**Task objective**:
The answer should be every line below, repeated exactly, with the images left out.

[Stored data entries]
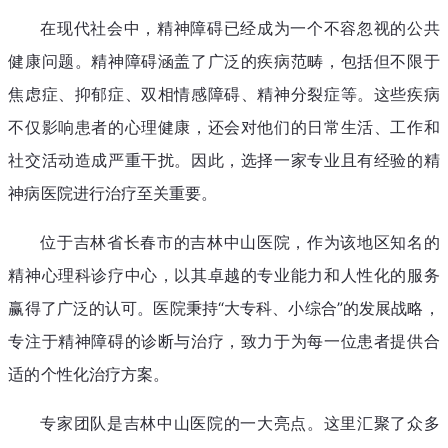
在现代社会中，精神障碍已经成为一个不容忽视的公共
健康问题。精神障碍涵盖了广泛的疾病范畴，包括但不限于
焦虑症、抑郁症、双相情感障碍、精神分裂症等。这些疾病
不仅影响患者的心理健康，还会对他们的日常生活、工作和
社交活动造成严重干扰。因此，选择一家专业且有经验的精
神病医院进行治疗至关重要。
位于吉林省长春市的吉林中山医院，作为该地区知名的
精神心理科诊疗中心，以其卓越的专业能力和人性化的服务
赢得了广泛的认可。医院秉持“大专科、小综合”的发展战略，
专注于精神障碍的诊断与治疗，致力于为每一位患者提供合
适的个性化治疗方案。
专家团队是吉林中山医院的一大亮点。这里汇聚了众多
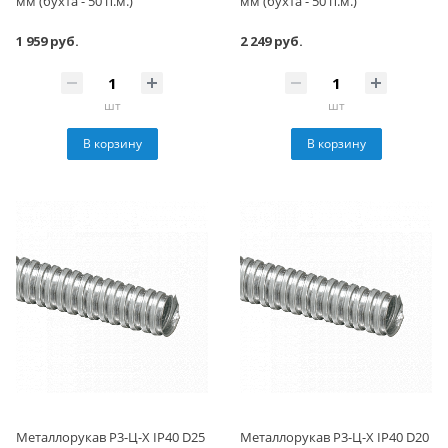
мм (бухта - 50 п.м.)
мм (бухта - 50 п.м.)
1 959 руб.
2 249 руб.
шт
шт
В корзину
В корзину
Металлорукав Р3-Ц-Х IP40 D25
Металлорукав Р3-Ц-Х IP40 D20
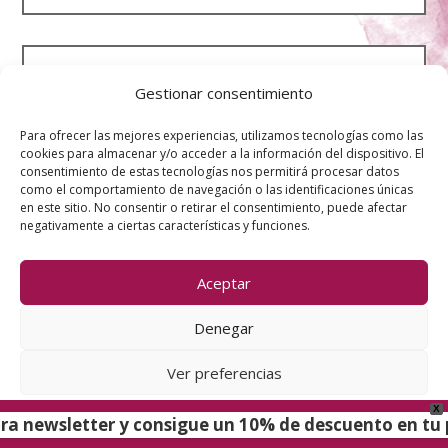
¿El tratamiento de manchas es
Gestionar consentimiento
definitivo?
Para ofrecer las mejores experiencias, utilizamos tecnologías como las
cookies para almacenar y/o acceder a la información del dispositivo. El
consentimiento de estas tecnologías nos permitirá procesar datos
como el comportamiento de navegación o las identificaciones únicas
¿Puedo realizarme estos
en este sitio. No consentir o retirar el consentimiento, puede afectar
tratamientos estéticos si tengo
negativamente a ciertas características y funciones.
rosácea?
Aceptar
Denegar
Ver preferencias
X
Política de cookies
Política de Privacidad
tra newsletter y consigue un 10% de descuento en tu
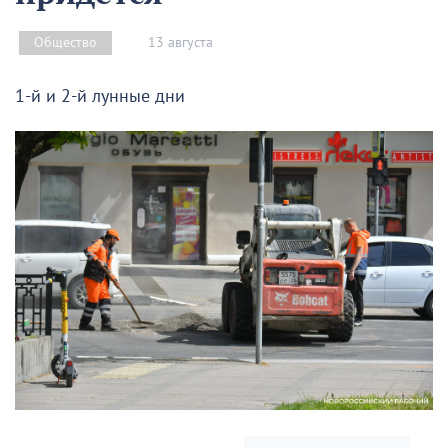
13 августа
Общество
1-й и 2-й лунные дни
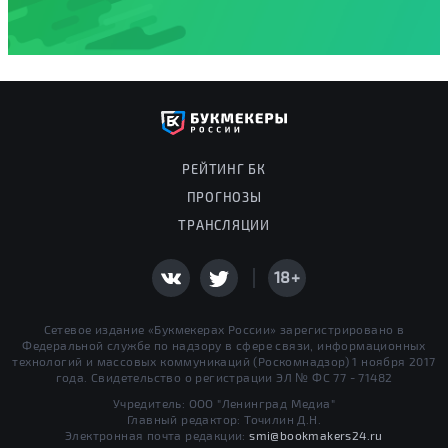
РЕЙТИНГ БК
ПРОГНОЗЫ
ТРАНСЛЯЦИИ
18+
Сетевое издание «Букмекерах России» зарегистрировано в
Федеральной службе по надзору в сфере связи, информационных
технологий и массовых коммуникаций (Роскомнадзор) 1 ноября 2017
года. Свидетельство о регистрации ЭЛ № ФС 77 - 71482
Учредитель: ООО "Ленинград Медиа"
Главный редактор: Точилин Д.Н.
Электронная почта редакции:
smi@bookmakers24.ru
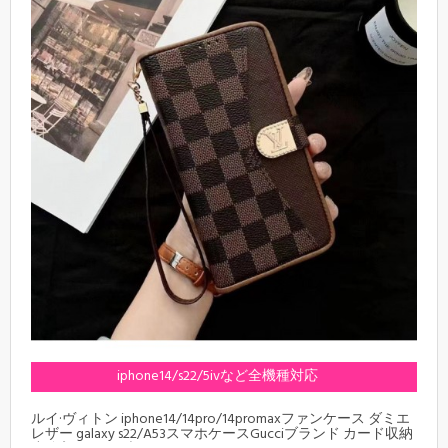
iphone14/s22/5ivなど全機種対応
ルイ·ヴィトン iphone14/14pro/14promaxファンケース ダミエ
レザー galaxy s22/A53スマホケースGucciブランド カード収納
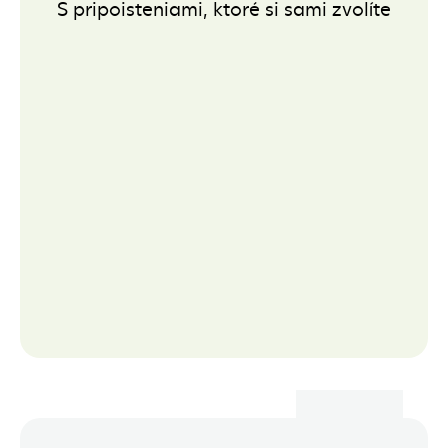
S pripoisteniami, ktoré si sami zvolíte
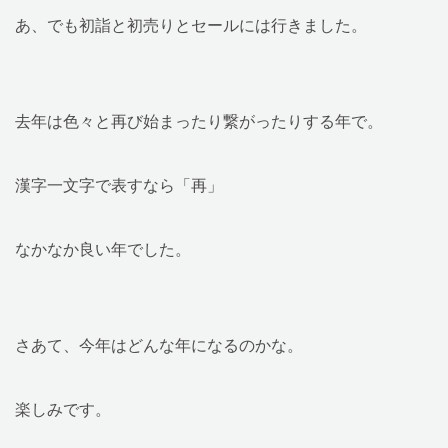
あ、でも初詣と初売りとセールには行きました。
去年は色々と再び始まったり繋がったりする年で。
漢字一文字で表すなら「再」
なかなか良い年でした。
さあて、今年はどんな年になるのかな。
楽しみです。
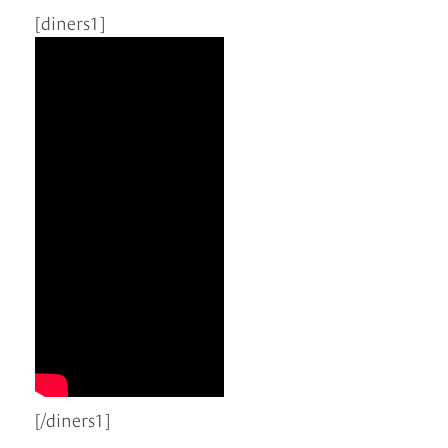
[diners1]
[/diners1]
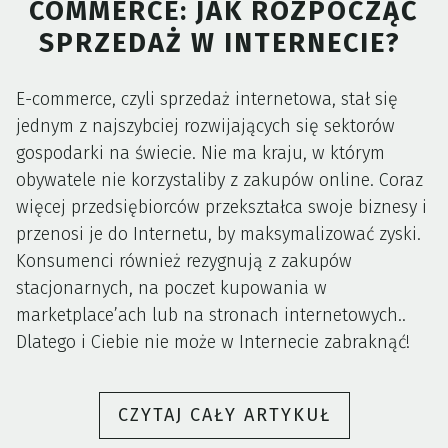
COMMERCE: JAK ROZPOCZĄĆ
SPRZEDAŻ W INTERNECIE?
E-commerce, czyli sprzedaż internetowa, stał się
jednym z najszybciej rozwijających się sektorów
gospodarki na świecie. Nie ma kraju, w którym
obywatele nie korzystaliby z zakupów online. Coraz
więcej przedsiębiorców przekształca swoje biznesy i
przenosi je do Internetu, by maksymalizować zyski.
Konsumenci również rezygnują z zakupów
stacjonarnych, na poczet kupowania w
marketplace’ach lub na stronach internetowych..
Dlatego i Ciebie nie może w Internecie zabraknąć!
„PIERWSZE
CZYTAJ CAŁY ARTYKUŁ
KROKI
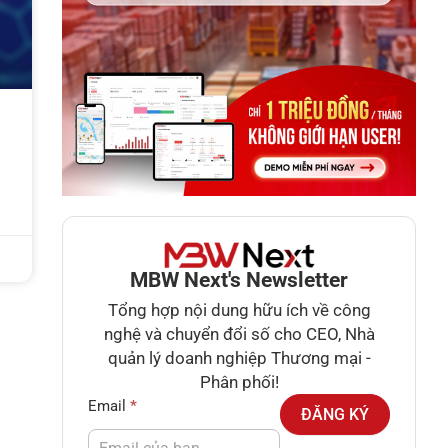
MBW Next's Newsletter
Tổng hợp nội dung hữu ích về công
nghệ và chuyển đổi số cho CEO, Nhà
quản lý doanh nghiệp Thương mại -
Phân phối!
Newsletter
Email
*
ĐĂNG KÝ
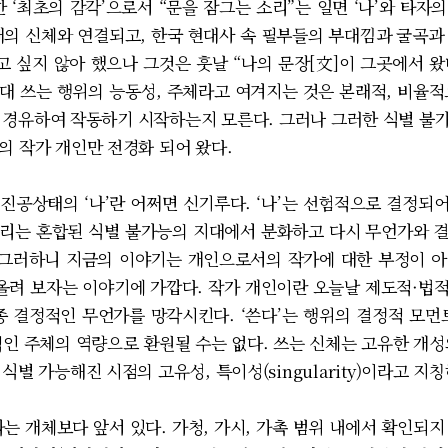
 ‘최초의 감각’으로서 “문을 잠그는 소리”는 일면 ‘나’와 타
재의 신체와 연결되고, 한국 현대사 속 필부들의 부대낌과 굴곡과
 싶지 않아 했으나 그것은 훗날 “나의 문장[文]이 그곳에서 왔
대 쓰는 행위의 능동성, 주체라고 여겨지는 것은 본래적, 비율적
 경유하여 작동하기 시작하는지 모른다. 그러나 그러한 식별 불
의 작가 개인만 전경화 되어 왔다.
진공상태의 ‘나’란 어쩌면 신기루다. ‘나’는 선험적으로 결정되어 있는
리는 혼합된 식별 불가능의 지대에서 분화하고 다시 무언가와 
 그러하니 지금의 이야기는 개인으로서의 작가에 대한 부정이 
려 보자는 이야기에 가깝다. 작가 개인이란 오늘날 제도적·법
종 결정적인 무언가를 망각시킨다. ‘쓴다’는 행위의 결정적 모먼
적인 주체의 역량으로 환원될 수는 없다. 쓰는 신체는 고유한 개성
별 가능해진 시점의 고유성, 특이성(singularity)이라고 지
는 개체보다 앞서 있다. 가청, 가시, 가촉 범위 내에서 확인되지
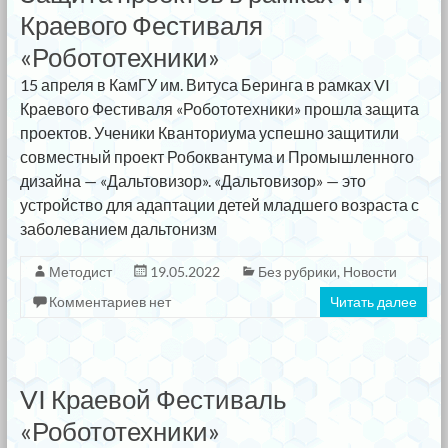
Краевого Фестиваля
«Робототехники»
15 апреля в КамГУ им. Витуса Беринга в рамках VI
Краевого Фестиваля «Робототехники» прошла защита
проектов. Ученики Кванториума успешно защитили
совместный проект Робоквантума и Промышленного
дизайна — «Дальтовизор». «Дальтовизор» — это
устройство для адаптации детей младшего возраста с
заболеванием дальтонизм
Методист
19.05.2022
Без рубрики
,
Новости
Комментариев нет
Читать далее
VI Краевой Фестиваль
«Робототехники»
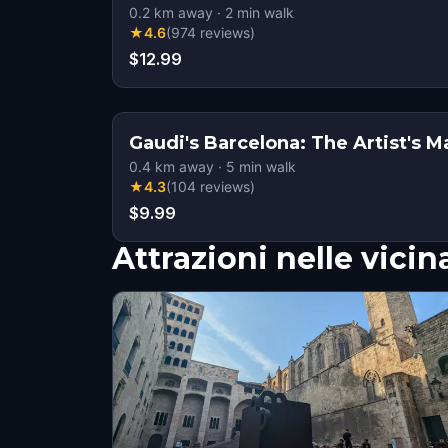
0.2
km away
·
2
min walk
★
4.6
(
974
reviews
)
$12.99
Gaudi's Barcelona: The Artist's 
0.4
km away
·
5
min walk
★
4.3
(
104
reviews
)
$9.99
Attrazioni nelle vici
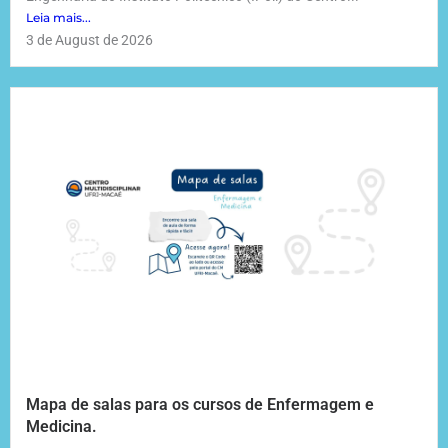
Leia mais...
3 de August de 2026
Mapa de salas para os cursos de Enfermagem e
Medicina.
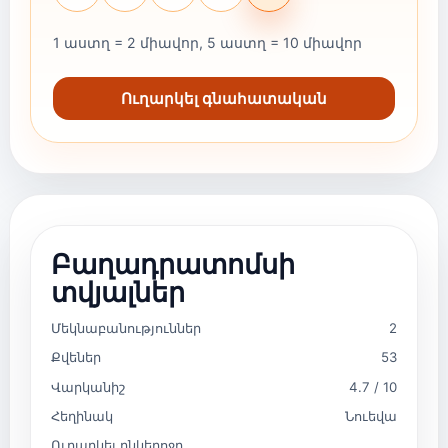
1 աստղ = 2 միավոր, 5 աստղ = 10 միավոր
Ուղարկել գնահատական
Բաղադրատոմսի
տվյալներ
Մեկնաբանություններ
2
Քվեներ
53
Վարկանիշ
4.7 / 10
Հեղինակ
Նուեվա
Ուղարկել ընկերոջը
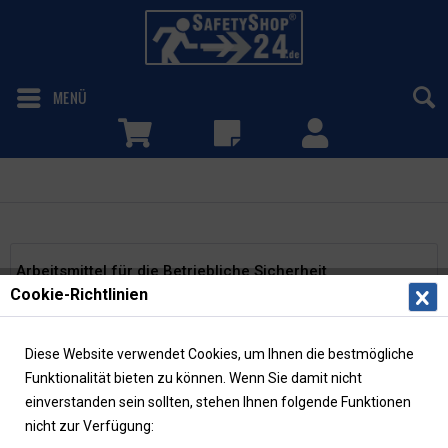
MENÜ
Betriebliche Sicherheit
Arbeitsmittel für die Betriebliche Sicherheit
Cookie-Richtlinien
Zum Arbeitsschutz in Ihrem Betrieb tragen vorallem
Arbeitsmittel bei, welche bei bestimmungsgemäßer
Diese Website verwendet Cookies, um Ihnen die bestmögliche
Benutzung Sicherheit und Gesundheitsschutz Ihrer
Funktionalität bieten zu können. Wenn Sie damit nicht
Arbeitnehmer gewährleisten. Wir...
mehr erfahren »
einverstanden sein sollten, stehen Ihnen folgende Funktionen
nicht zur Verfügung:
Absperrband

**Answer to this problem**:
在现代社会中，精神障碍已经成为一个不容忽视的公共
健康问题。精神障碍涵盖了广泛的疾病范畴，包括但不限于
焦虑症、抑郁症、双相情感障碍、精神分裂症等。这些疾病
不仅影响患者的心理健康，还会对他们的日常生活、工作和
社交活动造成严重干扰。因此，选择一家专业且有经验的精
神病医院进行治疗至关重要。
位于吉林省长春市的吉林中山医院，作为该地区知名的
精神心理科诊疗中心，以其卓越的专业能力和人性化的服务
赢得了广泛的认可。医院秉持“大专科、小综合”的发展战略，
专注于精神障碍的诊断与治疗，致力于为每一位患者提供合
适的个性化治疗方案。
专家团队是吉林中山医院的一大亮点。这里汇聚了众多
мм (бухта - 50 п.м.)
мм (бухта - 50 п.м.)
1 959 руб.
2 249 руб.
шт
шт
В корзину
В корзину
Металлорукав Р3-Ц-Х IP40 D25
Металлорукав Р3-Ц-Х IP40 D20
¿El tratamiento de manchas es
Gestionar consentimiento
definitivo?
Para ofrecer las mejores experiencias, utilizamos tecnologías como las
cookies para almacenar y/o acceder a la información del dispositivo. El
consentimiento de estas tecnologías nos permitirá procesar datos
como el comportamiento de navegación o las identificaciones únicas
¿Puedo realizarme estos
en este sitio. No consentir o retirar el consentimiento, puede afectar
tratamientos estéticos si tengo
negativamente a ciertas características y funciones.
rosácea?
Aceptar
Denegar
Ver preferencias
X
Política de cookies
Política de Privacidad
tra newsletter y consigue un 10% de descuento en tu
13 августа
Общество
1-й и 2-й лунные дни
РЕЙТИНГ БК
ПРОГНОЗЫ
ТРАНСЛЯЦИИ
18+
Сетевое издание «Букмекерах России» зарегистрировано в
Федеральной службе по надзору в сфере связи, информационных
технологий и массовых коммуникаций (Роскомнадзор) 1 ноября 2017
года. Свидетельство о регистрации ЭЛ № ФС 77 - 71482
Учредитель: ООО "Ленинград Медиа"
Главный редактор: Точилин Д.Н.
Электронная почта редакции:
smi@bookmakers24.ru
iphone14/s22/5ivなど全機種対応
ルイ·ヴィトン iphone14/14pro/14promaxファンケース ダミエ
レザー galaxy s22/A53スマホケースGucciブランド カード収納
S pripoisteniami, ktoré si sami zvolíte
あ、でも初詣と初売りとセールには行きました。
去年は色々と再び始まったり繋がったりする年で。
漢字一文字で表すなら「再」
なかなか良い年でした。
さあて、今年はどんな年になるのかな。
楽しみです。
[diners1]
[/diners1]
COMMERCE: JAK ROZPOCZĄĆ
SPRZEDAŻ W INTERNECIE?
E-commerce, czyli sprzedaż internetowa, stał się
jednym z najszybciej rozwijających się sektorów
gospodarki na świecie. Nie ma kraju, w którym
obywatele nie korzystaliby z zakupów online. Coraz
więcej przedsiębiorców przekształca swoje biznesy i
przenosi je do Internetu, by maksymalizować zyski.
Konsumenci również rezygnują z zakupów
stacjonarnych, na poczet kupowania w
marketplace’ach lub na stronach internetowych..
Dlatego i Ciebie nie może w Internecie zabraknąć!
„PIERWSZE
CZYTAJ CAŁY ARTYKUŁ
KROKI
MBW Next's Newsletter
Tổng hợp nội dung hữu ích về công
nghệ và chuyển đổi số cho CEO, Nhà
quản lý doanh nghiệp Thương mại -
Phân phối!
Newsletter
Email
*
ĐĂNG KÝ
 ‘최초의 감각’으로서 “문을 잠그는 소리”는 일면 ‘나’와 타
재의 신체와 연결되고, 한국 현대사 속 필부들의 부대낌과 굴곡과
 싶지 않아 했으나 그것은 훗날 “나의 문장[文]이 그곳에서 왔
대 쓰는 행위의 능동성, 주체라고 여겨지는 것은 본래적, 비율적
 경유하여 작동하기 시작하는지 모른다. 그러나 그러한 식별 불
의 작가 개인만 전경화 되어 왔다.
진공상태의 ‘나’란 어쩌면 신기루다. ‘나’는 선험적으로 결정되어 있는
리는 혼합된 식별 불가능의 지대에서 분화하고 다시 무언가와 
 그러하니 지금의 이야기는 개인으로서의 작가에 대한 부정이 
려 보자는 이야기에 가깝다. 작가 개인이란 오늘날 제도적·법
종 결정적인 무언가를 망각시킨다. ‘쓴다’는 행위의 결정적 모먼
적인 주체의 역량으로 환원될 수는 없다. 쓰는 신체는 고유한 개성
별 가능해진 시점의 고유성, 특이성(singularity)이라고 지
는 개체보다 앞서 있다. 가청, 가시, 가촉 범위 내에서 확인되지
Краевого Фестиваля
«Робототехники»
15 апреля в КамГУ им. Витуса Беринга в рамках VI
Краевого Фестиваля «Робототехники» прошла защита
проектов. Ученики Кванториума успешно защитили
совместный проект Робоквантума и Промышленного
дизайна — «Дальтовизор». «Дальтовизор» — это
устройство для адаптации детей младшего возраста с
заболеванием дальтонизм
Методист
19.05.2022
Без рубрики
,
Новости
Комментариев нет
Читать далее
VI Краевой Фестиваль
«Робототехники»
0.2
km away
·
2
min walk
★
4.6
(
974
reviews
)
$12.99
Gaudi's Barcelona: The Artist's 
0.4
km away
·
5
min walk
★
4.3
(
104
reviews
)
$9.99
Attrazioni nelle vici
Leia mais...
3 de August de 2026
Mapa de salas para os cursos de Enfermagem e
Medicina.
1 աստղ = 2 միավոր, 5 աստղ = 10 միավոր
Ուղարկել գնահատական
Բաղադրատոմսի
տվյալներ
Մեկնաբանություններ
2
Քվեներ
53
Վարկանիշ
4.7 / 10
Հեղինակ
Նուեվա
Ուղարկել ընկերոջը
MENÜ
Betriebliche Sicherheit
Arbeitsmittel für die Betriebliche Sicherheit
Cookie-Richtlinien
Zum Arbeitsschutz in Ihrem Betrieb tragen vorallem
Arbeitsmittel bei, welche bei bestimmungsgemäßer
Diese Website verwendet Cookies, um Ihnen die bestmögliche
Benutzung Sicherheit und Gesundheitsschutz Ihrer
Funktionalität bieten zu können. Wenn Sie damit nicht
Arbeitnehmer gewährleisten. Wir...
mehr erfahren »
einverstanden sein sollten, stehen Ihnen folgende Funktionen
nicht zur Verfügung:
Absperrband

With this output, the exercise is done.